This is near the end of Taylor Valley going toward McMurdo Sound which would be to the left. It's the east end of Lake Fryxell. The katabatic winds that come roaring down off the Polar Plateau at speeds of up to 140 mph sweep virtually all the snow out of Taylor and other Dry Valleys. The use of 'Dry' refers to the lack of snow, since there are a series of these lakes down through the 'Dry' Valleys. Lake Fryxell is about 3 miles long. This is the research camp at the western end. At the far left is the generator shack. The other four are labs, chemical, electronic, etc. The Jamesway on the right is the galley. The place is somewhat spartan, with an outhouse and designated tent sites out back but then again, we were in contact both by radio and satellite phone. Not bad, especially when the weather was sunny and the winds calm.

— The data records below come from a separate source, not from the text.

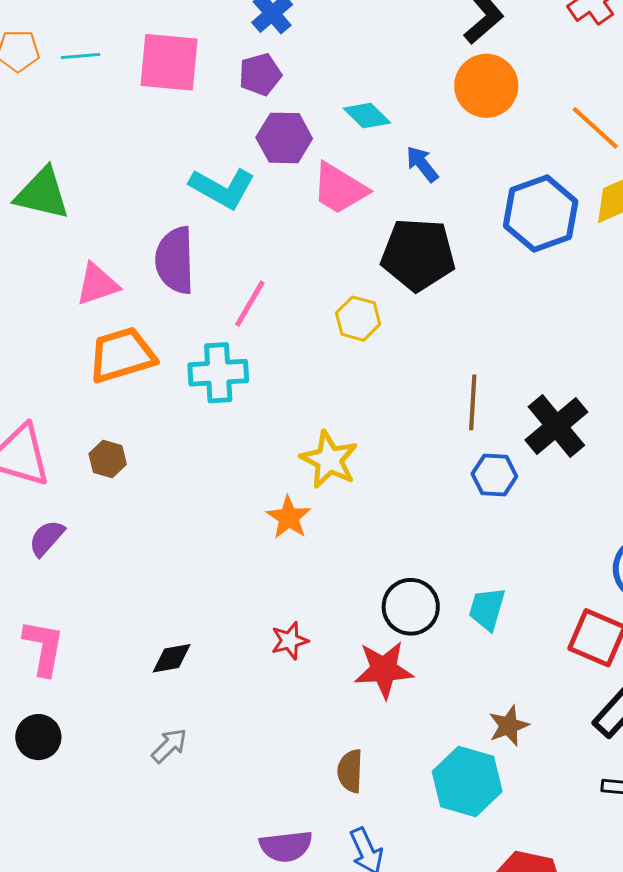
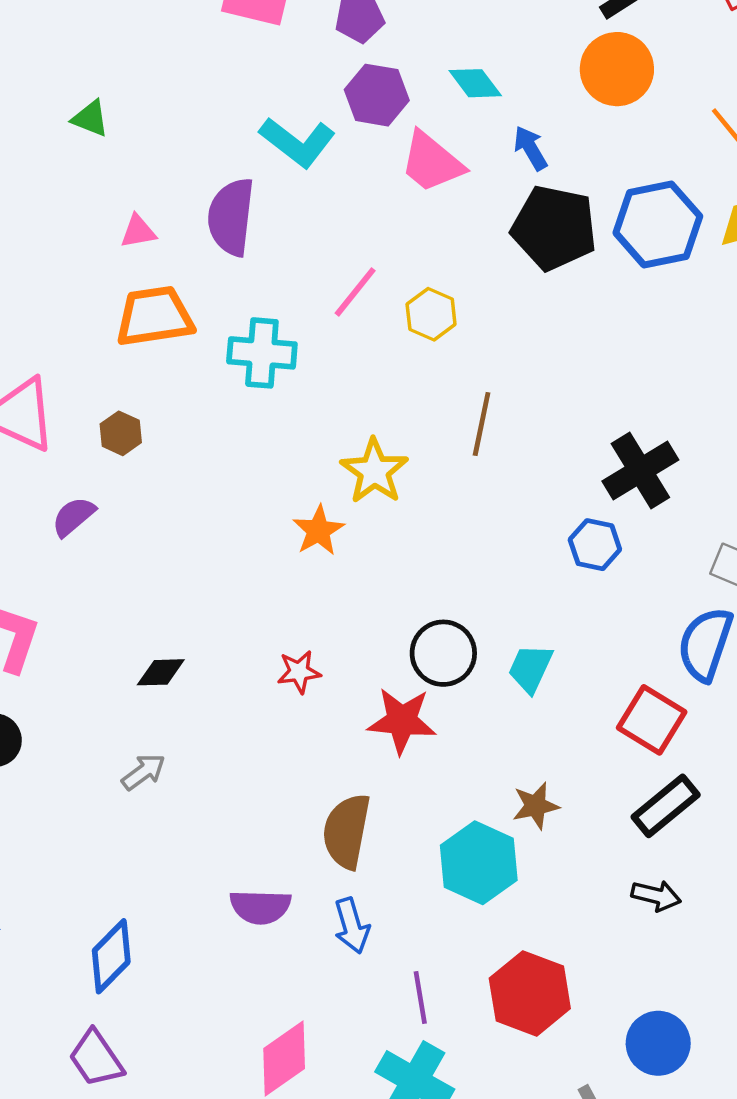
green triangle: (42, 194) -> (90, 118), size x0.6
black pentagon: (418, 255) -> (554, 228), moved
pink triangle: (97, 284) -> (138, 231), size x0.7
pink line: (250, 304) -> (355, 292), moved
brown line: (473, 402) -> (482, 424), moved
blue hexagon: (494, 475) -> (595, 545), moved
purple semicircle: (47, 538) -> (73, 517), moved
brown semicircle: (350, 771) -> (347, 831), size x1.5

This time, our job was to build a foundation for a new generator shack up the hill behind the current camp. Eventually the whole camp will be up there.

The lakes in the valleys are rising. At another camp, the foundation of a lab that was taken down earlier this season is already under water. They - 'they' being scientists - think the snow and ice on the surface of the lakes and glaciers is melting because of sand being blown onto them. The sand causes the surface to warm up more and sooner each year. As far as I know, the terms global warming and climate change haven't been mentioned. The only sure thing is, the water levels in the lakes are coming up noticeably.

This is the other end of Lake Fryxell, just out in front of the camp. Pretty nice scenery. On the right is the end of the Canadian Glacier. Just like at Marble, once our work was done, we were free to take a hike. At this point, the Canadian Glacier is at least 100 feet high.

It extends far into the mountains. We were careful getting close. Rocks and boulders are stuck in the sides, just waiting to fall. Another evening I hiked a couple miles to the east to the Commonwealth Glacier near the east end of Lake Fryxell. On the left side toward the front you can see a little hill jutting into the side of the glacier. It took me an hour to walk to that point. This is looking toward the front of the Commonwealth and down into the valley. I'd estimate the height at about 100 feet again. The sides of Commonwealth were much more vertical. It looks evident that a lot of ice is shearing off and piling up along the bottom. I kept my distance from this one. When we arrived on Friday morning, quite a bit of the lake was thawed, creating what's referred to as 'the moat'. A boat is kept on the land side, with a cable running to a bracket on the ice, to enable people to cross to the ice for research.

By the time we left on Tuesday evening, there was less than a foot of open water. The rough ice is caused by wind-driven water washed up on existing ice which then freezes as ripples. I would guess the lake is frozen over for another year. No matter, after we completed the new generator shack floor, we closed the camp, covering the doors and windows, emptying and shutting things off and lashing everything down. None will spend time there until next year.

This season is fast coming to a close. I'm scheduled to fly out on Feb. 13, a week from tomorrow as I write this. In other words, this will probably be the last blog, at least for this trip. I hope you enjoyed them.

For those of you in and around Johnstown, I'll see you in a few weeks. And for the rest of you, as always, I'll see ya whenever.